The first experiment checked whether camera settings or lighting conditions could negatively affect the quality of colorimetric calibration. Digital images plus a calibration chart were exposed to a variety of conditions. Precision and accuracy of colours after calibration were quantitatively assessed with a probability distribution for perceptual colour differences (dE_ab). The second experiment was designed to assess the impact of the automatic calibration procedure (i.e. chart detection) on real-world measurements. 40 Different images of real wounds were acquired and a region of interest was selected in each image. 3 Rotated versions of each image were automatically calibrated and colour differences were calculated.
1st
Colour differences between the measurements and real spectrophotometric measurements reveal median dE_ab values respectively 6.40 for the proper patches of calibrated normal images and 17.75 for uncalibrated images demonstrating an important improvement in accuracy after calibration. The reproducibility, visualized by the probability distribution of the dE_ab errors between 2 measurements of the patches of the images has a median of 3.43 dE* for all calibrated images, 23.26 dE_ab for all uncalibrated images. If we restrict ourselves to the proper patches of normal calibrated images the median is only 2.58 dE_ab! Wilcoxon sum-rank testing (p < 0.05) between uncalibrated normal images and calibrated normal images with proper squares were equal to 0 demonstrating a highly significant improvement of reproducibility. In the second experiment, the reproducibility of the chart detection during automatic calibration is presented using a probability distribution of dE_ab errors between 2 measurements of the same ROI.

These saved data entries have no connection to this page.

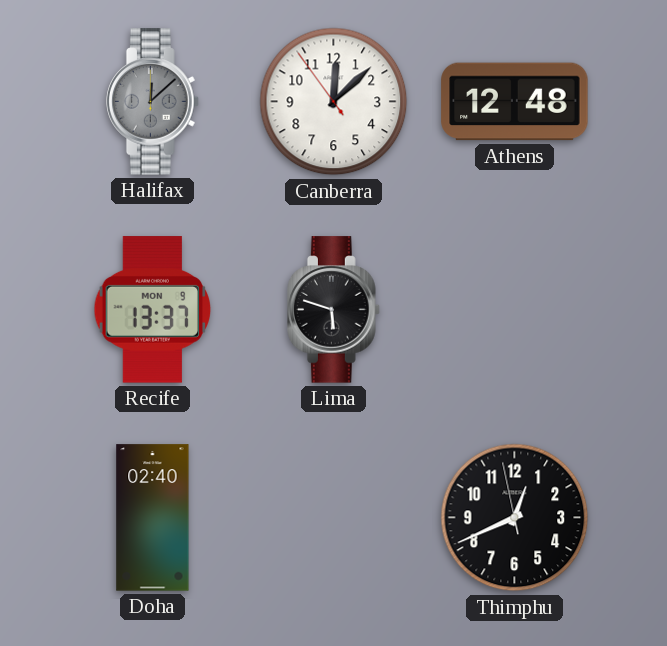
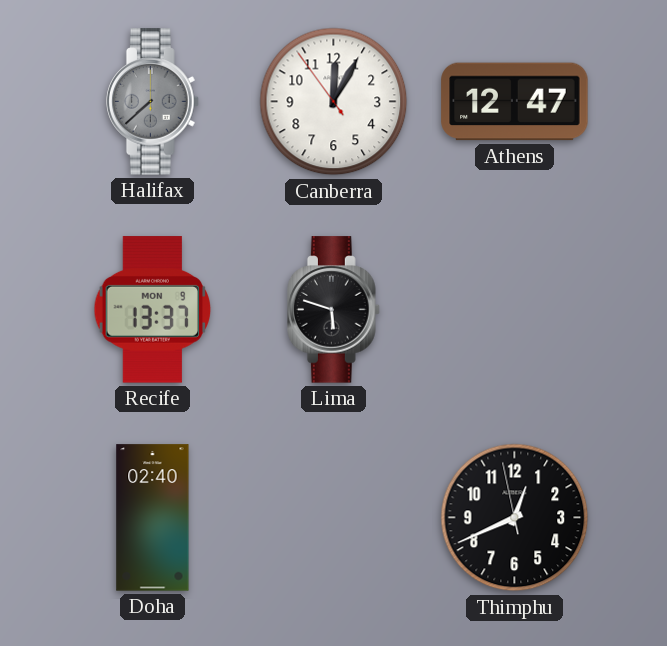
Halifax: 12:08 -> 7:38
Canberra: 12:07 -> 12:04
Athens: 12:48 -> 12:47
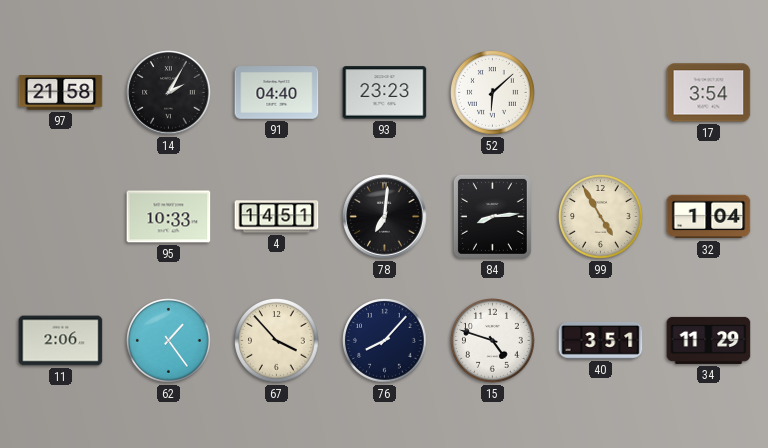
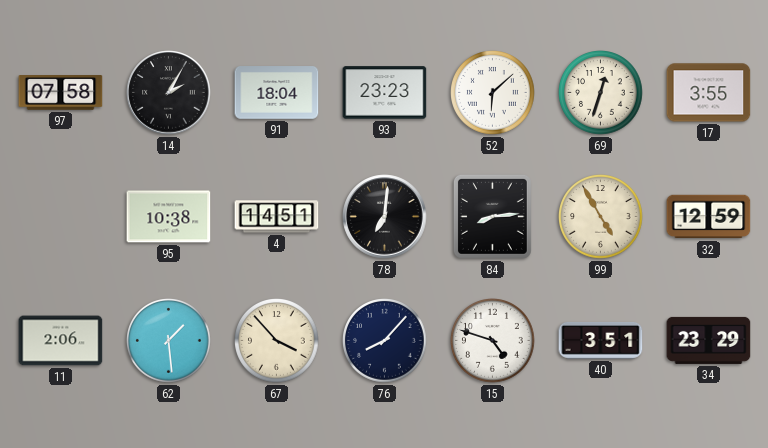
97: 21:58 -> 07:58
91: 04:40 -> 18:04
69: none -> 12:33
17: 3:54 -> 3:55
95: 10:33 -> 10:38
32: 1:04 -> 12:59
62: 1:24 -> 1:29
34: 11:29 -> 23:29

The investigators proposed an automatic colour calibration algorithm that ensures reproducible colour content of digital images. Evidence was provided that images taken with commercially available digital cameras can be calibrated independently of any camera settings and illumination features.
最近,医学中的数字摄影被认为是许多临床领域的一种可接受的工具,例如伤口护理。尽管分辨率越来越高,但再现性仍然很差,并且图像的视觉比较仍然很困难。对于在这些图像上进行的测量(颜色,面积等)更是如此。这个问题经常被忽略,图像未经进一步思考就被自由比较和交换。
第一项实验检查了相机设置或照明条件是否会对比色校准的质量产生负面影响。将数字图像和校准图表暴露于各种条件下。使用感知色差的概率分布(dE_ab)定量评估校准后颜色的精度和准确性。第二项实验旨在评估自动校准程序(即图表检测)对实际测量的影响。采集了 40 张真实伤口的不同图像,并在每张图像中选择了一个感兴趣区域。每张图像的 3 个旋转版本都经过自动校准,并计算了颜色差异。
第一项实验:测量值与实际分光光度测量值之间的颜色差异表明,校准正常图像的适当补丁的中位数 dE_ab 值分别为 6.40,而未校准图像的中位数 dE_ab 值为 17.75,表明校准后准确性有了很大提高。通过图像补丁两次测量之间的 dE_ab 误差概率分布来可视化再现性,所有校准图像的中位数为 3.43 dE*,所有未校准图像的中位数为 23.26 dE_ab。如果我们将自己限制在正常校准图像的适当补丁上,则中位数仅为 2.58 dE_ab!未校准正常图像和具有适当正方形的校准正常图像之间的威尔科克森总和秩检验(p <0.05)等于 0,表明再现性得到了极大的提高。在第二项实验中,通过两次测量同一 ROI 之间的 dE_ab 误差概率分布来呈现自动校准过程中图表检测的可重复性。
研究人员提出了一种自动颜色校准算法,可确保数字图像的颜色再现性。有证据表明,可以独立于任何相机设置和照明特征对商业上可用的数码相机拍摄的图像进行校准。